Republicans have been talking for months about wanting to overhaul the ACA premium tax credit system and the ACA cost-sharing subsidy program, but numbers have been scarce.
The California Hospital Association has posted what is believed to be a draft of a proposal some Republicans were reviewing Feb. 10.
There is no guarantee whether anything Republicans formally propose will look like the leaked draft. Some Republicans have said they object to major components of the kinds of proposals outlined in the leaked draft.
Related: GOP Obamacare plan suffers blow with rejection by key Republican
Another source of uncertainty is how much Republicans will stick with congressional procedural traditions. The new leaked draft consists of a collection of proposed changes to ACA spending and revenue provisions, not a full effort to repeal and replace the ACA, or any major component of the ACA.
The leaked draft is modest in scope because Republicans have just 52 seats in the Senate. Under traditional Senate rules, Republicans need 60 supporters to get an ordinary bill to the Senate floor for a vote, but just 51 supporters to get a budget measure to the floor.
The Trump administration and some Republicans in Congress have expressed impatience with traditional procedural rules, and they might develop new methods for changing federal health policy.
Continue on for an analysis of what might happen if the changes proposed in the leaked draft became law.
In the leaked draft world, more people might get a somewhat smaller premium tax credit subsidy. (Photo: Kay Taenzer/Thinkstock)
Inside the leaked ACA replacement draft
Here is a look at some of its major provisions.
1. Tax credits
If the changes proposed in the leaked draft became law, the draft would replace the current income-based Affordable Care Act premium tax credit system with a new, age-based tax credit. The new tax credit could be used to pay for off-exchange coverage as well as for exchange plan coverage.
Internal Revenue Service figures show the federal government spent about $3,800 per enrollee on premium tax credits in 2015.
The median age of an exchange plan enrollee is about 45, according to Enroll America, an exchange enrollment support program. The tax credit described in the leaked draft would provide a 45-year-old with $3,000 per year in premium.

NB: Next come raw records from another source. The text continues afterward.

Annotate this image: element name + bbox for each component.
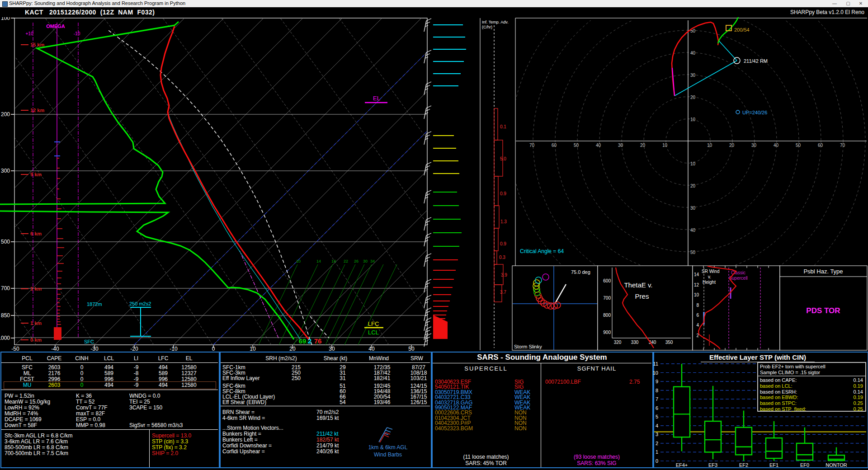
sars-hail-result: SARS: 63% SIG — [577, 460, 616, 466]
parcel-cinh: 0 — [80, 370, 84, 376]
pcl-header: PCL — [22, 355, 32, 362]
index-ship: SHIP = 2.0 — [152, 450, 178, 456]
brn-shear-value: 70 m2/s2 — [316, 409, 339, 415]
table-divider — [433, 363, 651, 363]
parcel-cape: 2603 — [48, 364, 61, 371]
lapse-sfc3km: Sfc-3km AGL LR = 6.8 C/km — [5, 432, 73, 439]
sars-supercell-loose: (11 loose matches) — [463, 454, 509, 460]
corfidi-up-value: 240/26 kt — [316, 448, 339, 455]
parcel-li: -8 — [134, 370, 139, 376]
thermo-mmp: MMP = 0.98 — [76, 422, 105, 428]
close-button[interactable]: ✕ — [854, 0, 867, 7]
parcel-name[interactable]: SFC — [22, 364, 33, 371]
cinh-header: CINH — [75, 355, 88, 362]
thermo-esp: ESP = 0.0 — [76, 416, 100, 423]
shear-header: Shear (kt) — [324, 355, 348, 362]
kin-row-name: Eff Shear (EBWD) — [222, 399, 266, 405]
sars-title: SARS - Sounding Analogue System — [477, 353, 607, 362]
sars-match-cat: NON — [514, 425, 527, 432]
table-divider — [1, 390, 218, 390]
kin-srh: 250 — [292, 375, 301, 381]
app-header: KACT 20151226/2000 (12Z NAM F032) SHARPp… — [0, 7, 868, 17]
corfidi-down-label: Corfidi Downshear = — [222, 442, 272, 449]
bunkers-left-label: Bunkers Left = — [222, 437, 258, 443]
storm-motion-header: ...Storm Motion Vectors... — [222, 425, 283, 431]
wind-barb-glyph — [373, 424, 394, 444]
kin-srw: 103/21 — [410, 375, 427, 381]
brn-shear-label: BRN Shear = — [222, 409, 255, 415]
srwind-46-label: 4-6km SR Wind = — [222, 415, 265, 421]
sars-hail-loose: (93 loose matches) — [574, 454, 620, 460]
thermo-tei: TEI = 25 — [129, 399, 150, 405]
corfidi-down-value: 214/79 kt — [316, 442, 339, 449]
thermo-maxt: maxT = 82F — [76, 410, 105, 417]
srh-header: SRH (m2/s2) — [265, 355, 297, 362]
parcel-lcl: 494 — [104, 364, 113, 371]
barb-caption-1: 1km & 6km AGL — [368, 444, 408, 451]
thermo-3cape: 3CAPE = 150 — [129, 404, 162, 411]
index-stp-cin: STP (cin) = 3.3 — [152, 438, 188, 445]
corfidi-up-label: Corfidi Upshear = — [222, 448, 265, 455]
thermo-dcape: DCAPE = 1069 — [5, 416, 42, 423]
thermo-sigsvr: SigSvr = 56580 m3/s3 — [129, 422, 183, 428]
parcel-name[interactable]: ML — [24, 370, 31, 376]
window-titlebar: SHARPpy: Sounding and Hodograph Analysis… — [0, 0, 868, 7]
bunkers-left-value: 182/57 kt — [316, 437, 339, 443]
lcl-header: LCL — [104, 355, 114, 362]
sars-supercell-header: SUPERCELL — [464, 365, 507, 372]
table-divider — [541, 363, 541, 467]
parcel-lcl: 589 — [104, 370, 113, 376]
parcel-lcl: 494 — [104, 382, 113, 388]
lfc-header: LFC — [158, 355, 169, 362]
parcel-name[interactable]: MU — [23, 382, 32, 388]
table-divider — [221, 406, 430, 406]
parcel-li: -9 — [134, 382, 139, 388]
thermo-tt: TT = 52 — [76, 399, 94, 405]
table-divider — [149, 429, 150, 467]
thermo-meanw: MeanW = 15.0g/kg — [5, 399, 50, 405]
parcel-cinh: 0 — [80, 364, 84, 371]
thermo-lowrh: LowRH = 92% — [5, 404, 39, 411]
parcel-lfc: 494 — [159, 382, 168, 388]
sars-hail-header: SGFNT HAIL — [577, 365, 616, 372]
sars-hail-match[interactable]: 00072100.LBF — [545, 379, 581, 385]
parcel-li: -9 — [134, 364, 139, 371]
kin-mnwind: 193/46 — [374, 399, 391, 405]
kin-srw: 126/15 — [410, 399, 427, 405]
table-divider — [1, 362, 218, 363]
minimize-button[interactable]: — — [828, 0, 841, 7]
window-title: SHARPpy: Sounding and Hodograph Analysis… — [9, 0, 185, 6]
thermo-downt: DownT = 58F — [5, 422, 37, 428]
parcel-cinh: 0 — [80, 382, 84, 388]
sounding-title: KACT 20151226/2000 (12Z NAM F032) — [25, 9, 155, 16]
index-supercell: Supercell = 13.0 — [152, 432, 191, 439]
el-header: EL — [186, 355, 193, 362]
lapse-700-500: 700-500mb LR = 7.5 C/km — [5, 450, 68, 456]
lapse-850-500: 850-500mb LR = 6.8 C/km — [5, 444, 68, 451]
parcel-el: 12580 — [181, 382, 196, 388]
thermo-pw: PW = 1.52in — [5, 393, 34, 399]
bunkers-right-value: 211/42 kt — [316, 431, 338, 437]
sars-match[interactable]: 04052323.BGM — [435, 425, 473, 432]
app-icon — [2, 1, 8, 7]
lapse-36km: 3-6km AGL LR = 7.6 C/km — [5, 438, 68, 445]
maximize-button[interactable]: ▢ — [842, 0, 854, 7]
parcel-el: 12327 — [181, 370, 196, 376]
cape-header: CAPE — [47, 355, 62, 362]
kin-mnwind: 182/41 — [374, 375, 391, 381]
thermo-k: K = 36 — [76, 393, 92, 399]
version-label: SHARPpy Beta v1.2.0 El Reno — [790, 9, 864, 15]
kin-shear: 54 — [340, 399, 345, 405]
table-divider — [1, 429, 218, 430]
table-divider — [221, 362, 430, 363]
kin-row-name: Eff Inflow Layer — [222, 375, 260, 381]
thermo-midrh: MidRH = 74% — [5, 410, 38, 417]
srw-header: SRW — [410, 355, 423, 362]
thermo-wndg: WNDG = 0.0 — [129, 393, 160, 399]
index-stp-fix: STP (fix) = 3.2 — [152, 444, 187, 451]
parcel-lfc: 589 — [159, 370, 168, 376]
barb-caption-2: Wind Barbs — [374, 451, 402, 458]
li-header: LI — [134, 355, 138, 362]
sars-supercell-result: SARS: 45% TOR — [465, 460, 507, 466]
bunkers-right-label: Bunkers Right = — [222, 431, 261, 437]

Although the value of the median tax credit might be lower, the total amount of tax credits paid to insurers for covering individual health enrollees might be about the same, because the tax credit would be available to users of off-exchange individual coverage as well. Today, roughly one-quarter of the users of individual major medical coverage get their insurance outside the exchange system.
2. Other subsidy programs
The leaked draft would eliminate the ACA cost-sharing reduction subsidy program. It does not appear to affect the existing ACA risk-adjustment program, which is supposed to use cash from individual and small-group health insurers with enrollees with low risk scores to compensate individual and small-group insurers with enrollees with high risk scores.
The ACA itself calls for the ACA reinsurance program, which has used cash from a wide range of private health coverage providers to help providers of individual coverage pay the bills of individual enrollees with catastrophic claims, to expire after 2016.